* **Work request**
Below are lines of data; give the number of them that contain "source", and only that.
*** Listed records ***
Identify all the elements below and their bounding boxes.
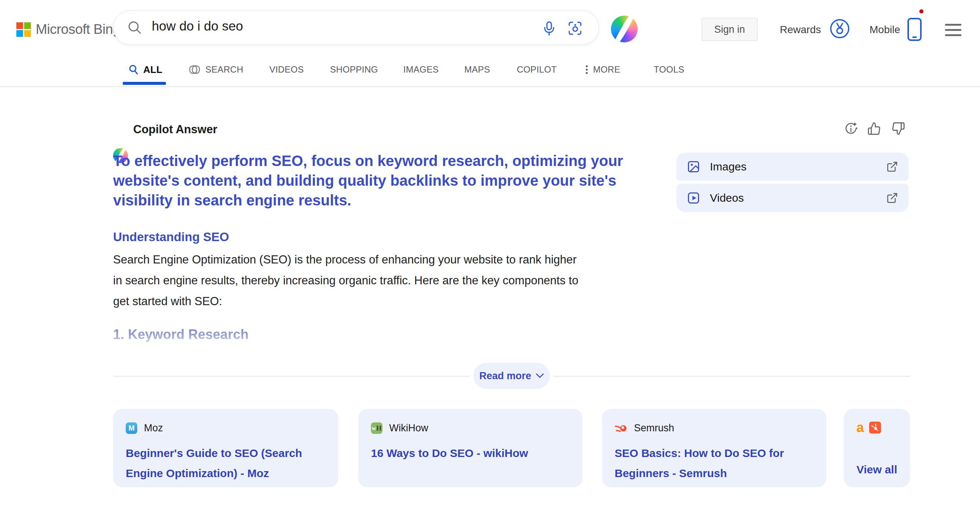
tab-videos[interactable]: VIDEOS — [269, 63, 304, 76]
hamburger-menu-icon[interactable] — [945, 24, 961, 37]
copilot-answer-title: Copilot Answer — [133, 123, 217, 136]
copilot-logo[interactable] — [611, 16, 638, 42]
external-link-icon — [886, 161, 898, 173]
videos-icon — [687, 191, 700, 205]
sign-in-button[interactable]: Sign in — [702, 18, 757, 41]
semrush-icon — [615, 423, 627, 434]
tab-maps[interactable]: MAPS — [465, 63, 490, 76]
read-more-label: Read more — [479, 370, 531, 382]
microsoft-logo-square-red — [16, 22, 23, 29]
source-site-name: WikiHow — [389, 422, 428, 434]
ahrefs-icon: a — [856, 421, 864, 434]
wikihow-icon: wH — [371, 422, 382, 434]
tab-all[interactable]: ALL — [128, 63, 162, 76]
source-card-wikihow[interactable]: wH WikiHow 16 Ways to Do SEO - wikiHow — [358, 409, 583, 487]
source-title: 16 Ways to Do SEO - wikiHow — [371, 443, 570, 463]
tab-all-label: ALL — [143, 64, 162, 76]
tab-copilot[interactable]: COPILOT — [517, 63, 557, 76]
source-site-name: Moz — [144, 422, 163, 434]
brand-wordmark[interactable]: Microsoft Bing — [36, 22, 120, 37]
active-tab-underline — [123, 82, 166, 85]
chevron-down-icon — [536, 373, 544, 378]
thumbs-down-icon[interactable] — [891, 122, 905, 137]
search-input[interactable]: how do i do seo — [152, 19, 243, 33]
sidebar-videos-label: Videos — [710, 192, 744, 204]
tab-shopping[interactable]: SHOPPING — [330, 63, 378, 76]
rewards-link[interactable]: Rewards — [780, 24, 821, 36]
answer-section-heading: Understanding SEO — [113, 230, 229, 244]
answer-body: Search Engine Optimization (SEO) is the … — [113, 249, 664, 312]
all-search-icon — [128, 64, 139, 75]
generative-search-icon — [188, 63, 201, 76]
ai-info-icon[interactable] — [844, 122, 858, 137]
source-card-moz[interactable]: M Moz Beginner's Guide to SEO (Search En… — [113, 409, 338, 487]
microsoft-logo-square-yellow — [24, 30, 31, 37]
thumbs-up-icon[interactable] — [867, 122, 881, 137]
sidebar-item-videos[interactable]: Videos — [676, 184, 908, 212]
mobile-phone-icon[interactable] — [907, 18, 921, 41]
images-icon — [687, 160, 700, 174]
sidebar-images-label: Images — [710, 160, 746, 173]
microsoft-logo-square-green — [24, 22, 31, 29]
view-all-label: View all — [856, 463, 897, 476]
mobile-link[interactable]: Mobile — [870, 24, 900, 36]
tab-images[interactable]: IMAGES — [403, 63, 439, 76]
source-title: SEO Basics: How to Do SEO for Beginners … — [615, 443, 814, 483]
source-site-name: Semrush — [634, 422, 674, 434]
tab-search-label: SEARCH — [205, 64, 243, 75]
external-link-icon — [886, 192, 898, 204]
hubspot-icon — [869, 422, 881, 433]
visual-search-icon[interactable] — [567, 20, 583, 38]
header-divider — [0, 86, 980, 87]
search-icon — [127, 19, 143, 37]
answer-truncated-heading: 1. Keyword Research — [113, 327, 248, 343]
view-all-card[interactable]: a View all — [844, 409, 910, 487]
sidebar-item-images[interactable]: Images — [676, 153, 908, 181]
tab-tools[interactable]: TOOLS — [654, 63, 684, 76]
microsoft-logo[interactable] — [16, 22, 31, 37]
microsoft-logo-square-blue — [16, 30, 23, 37]
source-card-semrush[interactable]: Semrush SEO Basics: How to Do SEO for Be… — [602, 409, 826, 487]
read-more-button[interactable]: Read more — [473, 363, 550, 389]
tab-more[interactable]: MORE — [585, 63, 620, 76]
source-title: Beginner's Guide to SEO (Search Engine O… — [126, 443, 326, 483]
more-dots-icon — [585, 64, 589, 75]
microphone-icon[interactable] — [541, 20, 557, 38]
rewards-medal-icon[interactable] — [829, 18, 851, 41]
moz-icon: M — [126, 422, 137, 434]
tab-search[interactable]: SEARCH — [188, 63, 243, 76]
answer-headline: To effectively perform SEO, focus on key… — [113, 151, 645, 210]
notification-dot — [918, 8, 924, 14]
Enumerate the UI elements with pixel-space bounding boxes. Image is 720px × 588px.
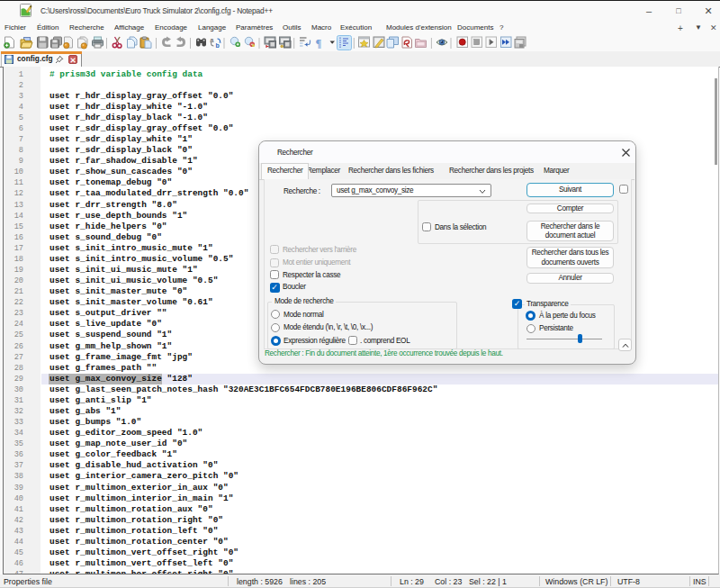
***
* **Solution to the problem**
9